Fri, 4 September 2020
356: Pension Plans Vs. Investing, Welfare for the Rich, Government Creep & The Human Cost of Welfare by Phil Harvey
Jason Hartman answers a listener question about investing in real estate amid COVID-19. When is a good time to start, or to extend a portfolio? Also, a reminder about the greater fool theory related to WSJ’s mention of Apple’s latest valuation. Invest in something that makes sense the day you buy it.
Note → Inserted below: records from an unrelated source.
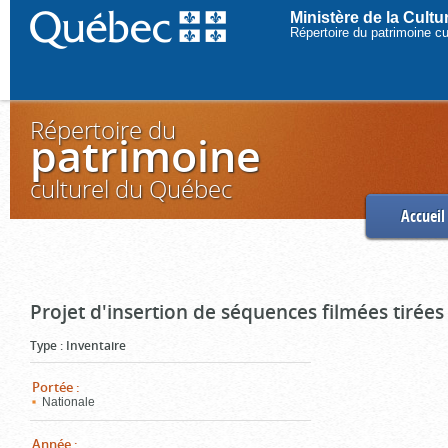
Ministère de la Cult
Répertoire du patrimoine c
Répertoire du
patrimoine
culturel du Québec
Accueil
Projet d'insertion de séquences filmées tirées
Type
:
Inventaire
Portée
:
Nationale
Année
:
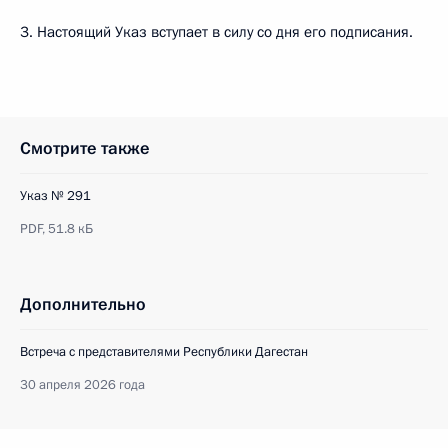
3. Настоящий Указ вступает в силу со дня его подписания.
Смотрите также
Указ № 291
PDF,
51.8 кБ
Дополнительно
Встреча с представителями Республики Дагестан
30 апреля 2026 года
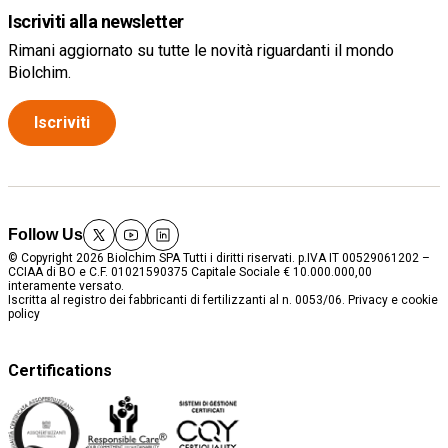
collinari,
Iscriviti alla newsletter
anche in
Rimani aggiornato su tutte le novità riguardanti il mondo
rotazione
Biolchim.
con cereali.
Iscriviti
Queste
colture
migliorano la
fertilità del
suolo grazie
Follow Us
alla
twitter
youtube
linkedin
fissazione
© Copyright 2026 Biolchim SPA Tutti i diritti riservati. p.IVA IT 00529061202 –
CCIAA di BO e C.F. 01021590375 Capitale Sociale € 10.000.000,00
dell’azoto. La
interamente versato.
qualità del
Iscritta al registro dei fabbricanti di fertilizzanti al n. 0053/06.
Privacy e cookie
policy
seme, la resa
e
l’adattamento
Certifications
alle
condizioni
locali sono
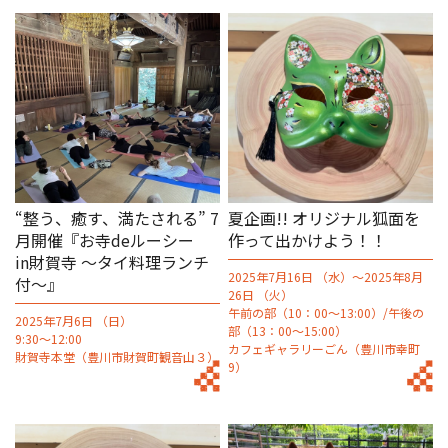
“整う、癒す、満たされる” 7
夏企画!! オリジナル狐面を
月開催『お寺deルーシー
作って出かけよう！！
in財賀寺 〜タイ料理ランチ
2025年7月16日 （水）～2025年8月
付～』
26日 （火）
午前の部（10：00～13:00）/午後の
2025年7月6日 （日）
部（13：00～15:00）
9:30〜12:00
カフェギャラリーごん（豊川市幸町
財賀寺本堂（豊川市財賀町観音山３）
9）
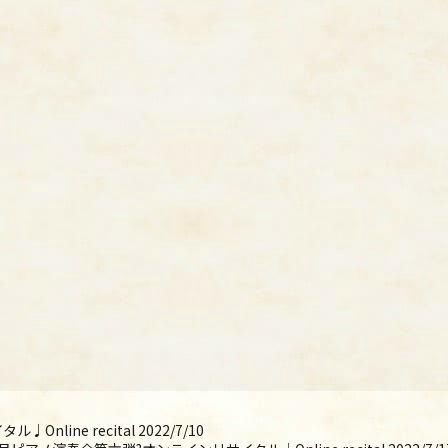
ine recital 2022/7/10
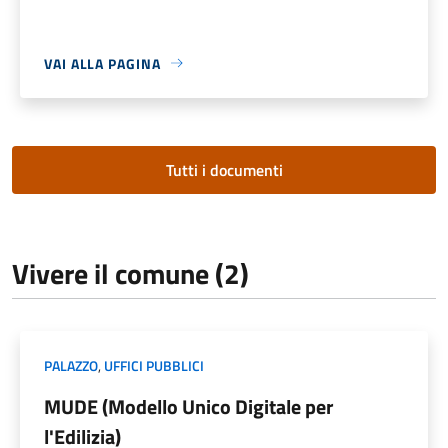
VAI ALLA PAGINA
Tutti i documenti
Vivere il comune (2)
PALAZZO
,
UFFICI PUBBLICI
MUDE (Modello Unico Digitale per
l'Edilizia)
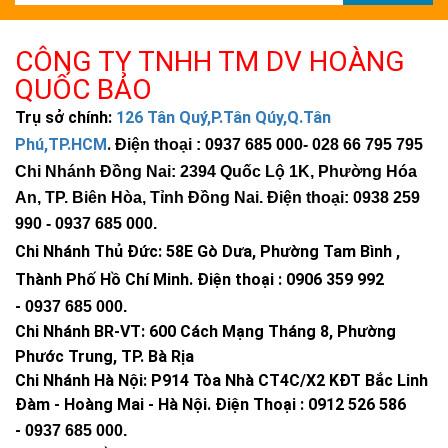
CÔNG TY TNHH TM DV HOÀNG
QUỐC BẢO
Trụ sở chính:
126 Tân Quý,P.Tân Qúy,Q.Tân
Phú,TP.HCM
.
Điện thoại : 0937 685 000
- 028 66 795 795
Chi Nhánh Đồng Nai: 2394 Quốc Lộ 1K, Phường Hóa
An, TP. Biên Hòa, Tỉnh Đồng Nai. Điện thoại: 0938 259
990 -
0937 685 000
.
Chi Nhánh Thủ Đức:
58E Gò Dưa, Phường Tam Bình ,
Thành Phố Hồ Chí Minh
.
Điện thoại : 0906 359 992
-
0937 685 000
.
Chi Nhánh BR-VT:
600 Cách Mạng Tháng 8, Phường
Phước Trung, TP. Bà Rịa
Chi Nhánh Hà Nội: P914 Tòa Nhà CT4C/X2 KĐT Bắc Linh
Đàm - Hoàng Mai - Hà Nội.
Điện Thoại : 0912 526 586
-
0937 685 000.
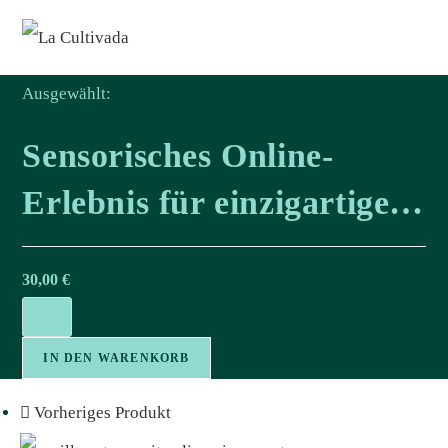
Ausgewählt:
Sensorisches Online-
Erlebnis für einzigartige…
30,00
€
IN DEN WARENKORB
Vorheriges Produkt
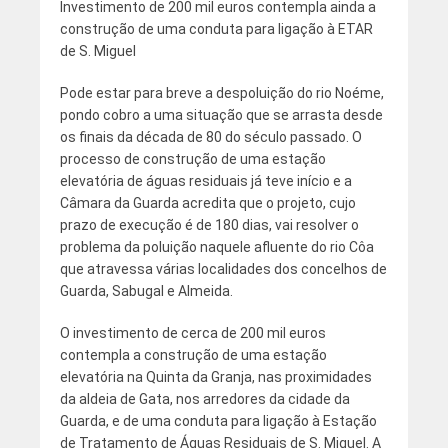
Investimento de 200 mil euros contempla ainda a
construção de uma conduta para ligação à ETAR
de S. Miguel
Pode estar para breve a despoluição do rio Noéme,
pondo cobro a uma situação que se arrasta desde
os finais da década de 80 do século passado. O
processo de construção de uma estação
elevatória de águas residuais já teve início e a
Câmara da Guarda acredita que o projeto, cujo
prazo de execução é de 180 dias, vai resolver o
problema da poluição naquele afluente do rio Côa
que atravessa várias localidades dos concelhos de
Guarda, Sabugal e Almeida.
O investimento de cerca de 200 mil euros
contempla a construção de uma estação
elevatória na Quinta da Granja, nas proximidades
da aldeia de Gata, nos arredores da cidade da
Guarda, e de uma conduta para ligação à Estação
de Tratamento de Águas Residuais de S. Miguel. A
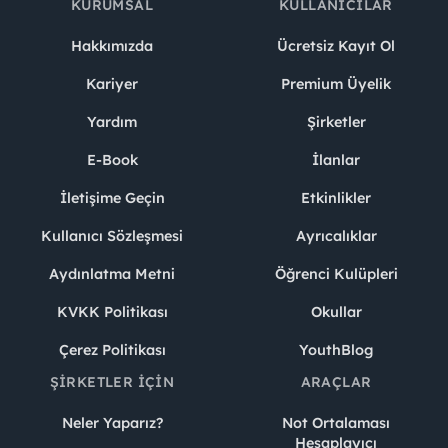
KURUMSAL
KULLANICILAR
Hakkımızda
Ücretsiz Kayıt Ol
Kariyer
Premium Üyelik
Yardım
Şirketler
E-Book
İlanlar
İletişime Geçin
Etkinlikler
Kullanıcı Sözleşmesi
Ayrıcalıklar
Aydınlatma Metni
Öğrenci Kulüpleri
KVKK Politikası
Okullar
Çerez Politikası
YouthBlog
ŞIRKETLER İÇIN
ARAÇLAR
Neler Yaparız?
Not Ortalaması
Hesaplayıcı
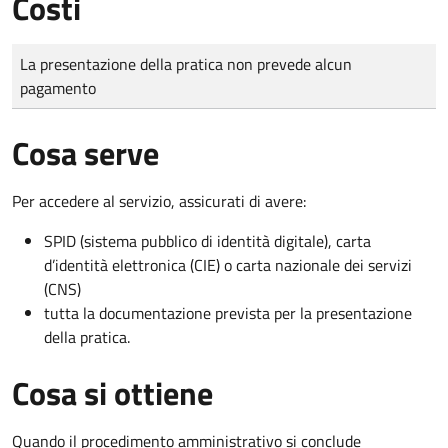
Costi
Tipo di pagamento
Importo
La presentazione della pratica non prevede alcun
pagamento
Cosa serve
Per accedere al servizio, assicurati di avere:
SPID (sistema pubblico di identità digitale), carta
d’identità elettronica (CIE) o carta nazionale dei servizi
(CNS)
tutta la documentazione prevista per la presentazione
della pratica.
Cosa si ottiene
Quando il procedimento amministrativo si conclude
Phil Harvey is today’s guest, discussing his recent book and a few ways that tax dollars are distributed to some for questionable reasons. Phil shares everything from billionaires receiving million-dollar payouts for owning farmland to customers paying double the price of sugar in the local grocery store.
Livestream: Sunday Morning, Coffee Tok (Talk) 11 AM EDT
[3:20] “Is now (COVID-19) a good time to start investing in real estate?” Listener, Scott
[8:45] Jason elaborates on pension plans versus real estate investing, a continuation of the question from a listener, Scott.
[12:45] Apple just passed the 2 trillion dollar market cap: what did WSJ say about it?
[13:45] The greater fool theory
[19:40] How are taxpayers getting burned by welfare going to many of the wrong places?
[22:30] How are the well-to-do getting welfare?
[24:30] Jason and Phil discuss the bonuses received by owners of farmland for no apparent reason.
[29:30] Some coastal cities have zoned land in such a way that housing has become unaffordable.
[34:30] Is the open spaces argument, “you’ve already got yours, so you’re not going to share?”
[36:15] Everyone pays twice as much as they should have to pay for sugar, to benefit which sugar baron?